Edit: I've reached the conclusion that SSL is the best way to go. I was only looking at the client to server side of the deal (where all the client sends is a password). Of course, the information sent by the server to the client is valuable, and should not be vulnerable to MITM attacks. Thanks for the free SSL suggestions.
Thanks
There are a bunch of reasons not to roll your own encryption.
SSL gives the user confidence that the site is secure and that eavesdroppers cannot view the password on the wire. If you don't use SSL then the usual browser indications that the site is secure will not be present.
It's really hard to get RSA right (or any crypto algorithm for that matter). First off, using raw RSA is insecure and you need to have an appropriate padding mechanism and wotnot to make it actually secure. RSA can also only encrypt n-1 bytes of data, where n is the size of the key.
Leave crypto to the cryptographers. The first issue with your proposed system is that you're missing the point of using a secure transport: You don't need to do any special encoding of your data (the conversion to ascii and multiplying/summing or whatever part) because the secure transport means that eavesdroppers cannot see what's going past.

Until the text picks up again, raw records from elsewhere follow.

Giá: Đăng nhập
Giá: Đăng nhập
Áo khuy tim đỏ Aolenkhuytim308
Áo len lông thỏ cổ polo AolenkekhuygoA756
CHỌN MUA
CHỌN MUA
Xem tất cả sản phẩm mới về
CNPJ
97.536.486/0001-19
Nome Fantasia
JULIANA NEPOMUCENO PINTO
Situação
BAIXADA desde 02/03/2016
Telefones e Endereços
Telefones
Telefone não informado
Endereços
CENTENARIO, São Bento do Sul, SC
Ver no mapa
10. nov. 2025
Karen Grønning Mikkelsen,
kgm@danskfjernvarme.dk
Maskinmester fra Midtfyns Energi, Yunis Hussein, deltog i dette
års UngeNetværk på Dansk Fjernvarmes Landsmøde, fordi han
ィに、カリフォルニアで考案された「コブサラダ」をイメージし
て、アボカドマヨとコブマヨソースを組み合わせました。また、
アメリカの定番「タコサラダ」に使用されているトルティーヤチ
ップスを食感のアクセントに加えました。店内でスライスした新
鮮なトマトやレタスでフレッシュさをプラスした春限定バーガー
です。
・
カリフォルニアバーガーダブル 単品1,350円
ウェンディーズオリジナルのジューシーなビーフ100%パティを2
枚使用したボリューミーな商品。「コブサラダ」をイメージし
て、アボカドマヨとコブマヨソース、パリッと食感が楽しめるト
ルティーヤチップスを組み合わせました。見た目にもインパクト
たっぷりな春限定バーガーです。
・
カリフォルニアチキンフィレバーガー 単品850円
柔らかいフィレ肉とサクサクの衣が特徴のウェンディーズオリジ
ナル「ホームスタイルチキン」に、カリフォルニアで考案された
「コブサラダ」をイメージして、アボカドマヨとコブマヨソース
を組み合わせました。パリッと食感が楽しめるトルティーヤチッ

Your proposal does not protect against man-in-the-middle attacks. It (kinda) prevents eavesdropping, which is a different problem.

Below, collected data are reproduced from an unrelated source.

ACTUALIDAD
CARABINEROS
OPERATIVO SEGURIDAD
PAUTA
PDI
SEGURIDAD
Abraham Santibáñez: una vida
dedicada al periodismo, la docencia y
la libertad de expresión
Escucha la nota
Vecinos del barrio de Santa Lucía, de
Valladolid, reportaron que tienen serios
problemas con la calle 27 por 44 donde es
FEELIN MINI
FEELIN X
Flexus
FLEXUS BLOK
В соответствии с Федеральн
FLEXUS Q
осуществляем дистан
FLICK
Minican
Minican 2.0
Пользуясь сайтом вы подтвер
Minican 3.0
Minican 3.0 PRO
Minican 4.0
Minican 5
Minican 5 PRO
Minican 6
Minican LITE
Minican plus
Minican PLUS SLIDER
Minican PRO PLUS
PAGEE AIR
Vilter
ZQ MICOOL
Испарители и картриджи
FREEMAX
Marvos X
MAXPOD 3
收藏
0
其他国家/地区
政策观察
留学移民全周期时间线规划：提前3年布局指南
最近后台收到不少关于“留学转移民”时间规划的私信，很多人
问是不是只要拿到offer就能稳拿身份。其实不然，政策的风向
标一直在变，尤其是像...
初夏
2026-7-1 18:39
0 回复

That said, you certainly can implement RSA in Javascript with a bit of effort, but just be aware that it is unlikely to be secure until you've had a bunch of cryptanalysts look at it and try to break it. You will make a mistake somewhere along the line, even if you are the best programmer in the world.
The user experience will also suffer because it will be very hard for the user to verify that they are, in fact, talking to your server.

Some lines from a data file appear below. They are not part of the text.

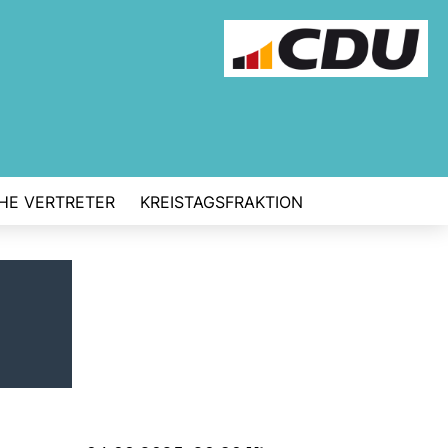
CHE VERTRETER
KREISTAGSFRAKTION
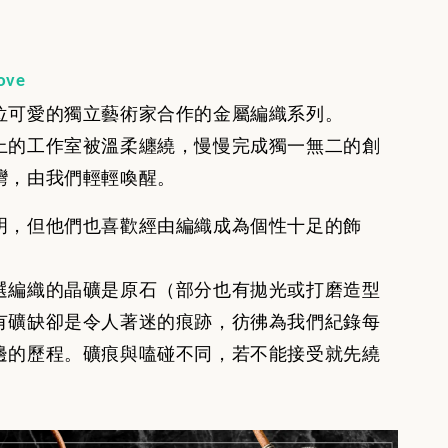
ove
位可愛的獨立藝術家合作的金屬編織系列。
上的工作室被溫柔纏繞，慢慢完成獨一無二的創
灣，由我們輕輕喚醒。
明，但他們也喜歡經由編織成為個性十足的飾
選編織的晶礦是原石（部分也有拋光或打磨造型
有礦缺卻是令人著迷的痕跡，彷彿為我們紀錄每
邊的歷程。礦痕與嗑碰不同，若不能接受就先繞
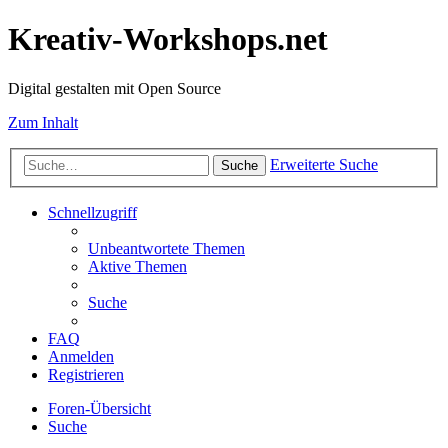
Kreativ-Workshops.net
Digital gestalten mit Open Source
Zum Inhalt
Erweiterte Suche
Suche
Schnellzugriff
Unbeantwortete Themen
Aktive Themen
Suche
FAQ
Anmelden
Registrieren
Foren-Übersicht
Suche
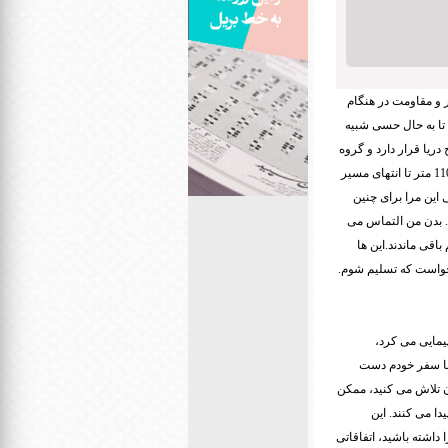
ه برای افزایش پشتکار و مقاومت در هنگام
 تا به حال حسی شبیه
یدا کرده اید؟این شهر باستانی در ارتفاع 2400 متری از سطح دریا قرار دارد و گروه
کوهنوردی من صعود خود را با اشتیاق از ساعت 5 صبح شروع کرد. من در پشت گروه تنها باقی ماندم، و بیش از 1100 متر تا انتهای مسیر
این مرا برای چنین
. بدن من التماس می
اقی ماندند.این ها
 خواست که تسلیم شوم.
پیمایی می کرد،
با سفر خودم دست
ن تلاش می کنید، ممکن
ا می کنند. این
اشته باشید، اتفاقاتی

SSL is a well known, well analysed, not-yet-broken protocol that can be free if you use a self-signed certificate (another poor user experience, but at least it's still fairly secure). Think very carefully before you decide to cheap out on the crypto, and make sure you weigh the cost of a certificate against your development time (it'll take you many hours to implement RSA) and the potential cost of leaking important customer information (their password). The cost of the certificate is likely to be insignificant compared to the rest of the project cost.
You can use a self-signed certificate on the server and trust it explicitly on the client (i.e. encode certificate parameters etc). So you don't need to reinvent the wheel. I would say more - depending on the library you can use PSK (pre-shared key) cipher suites and get rid of certificates completely.
I'm not sure you need SSL if you cannot afford a certificate. Obviously, your data you intend to protect does not have much value.
The public/private key system is best way to go. By the time you figure out how to roll your own and get your CA certificate included in all the major browsers and Operating Systems and become your own Certificate authority, I think you will find spending a few 100$ on cert is cheap.
If you are looking for SSL but not spending money use www.startssl.com as that will allow you to use SSL free. Creating your own solution will take time and if not done the correct way will be insecure.
Yes, it is possible to implement plain RSA "by hand" in this way. To create the unencrypted message, you can simply use the bits of the message. For example, if your password is cheese:
c h e e s e
0x63 0x68 0x65 0x65 0x73 0x65
The number to encrypt could then be simply 0x636865657365. You'll need to use math routines that can handle large integers (native Javascript numbers aren't big enough).
Standard warnings apply, your solution will have a fatal flaw in some way, etc etc.
I don't care about proving the site's identity; I just want to encrypt a password between clients and the server to protect from man-in-the-middle attacks)
That's exactly why you do care about proving the site's identity.
That in turn is why just using RSA without an authentication scheme isn't secure. It's no good having a secret conversation when you can't identify who you're talking to.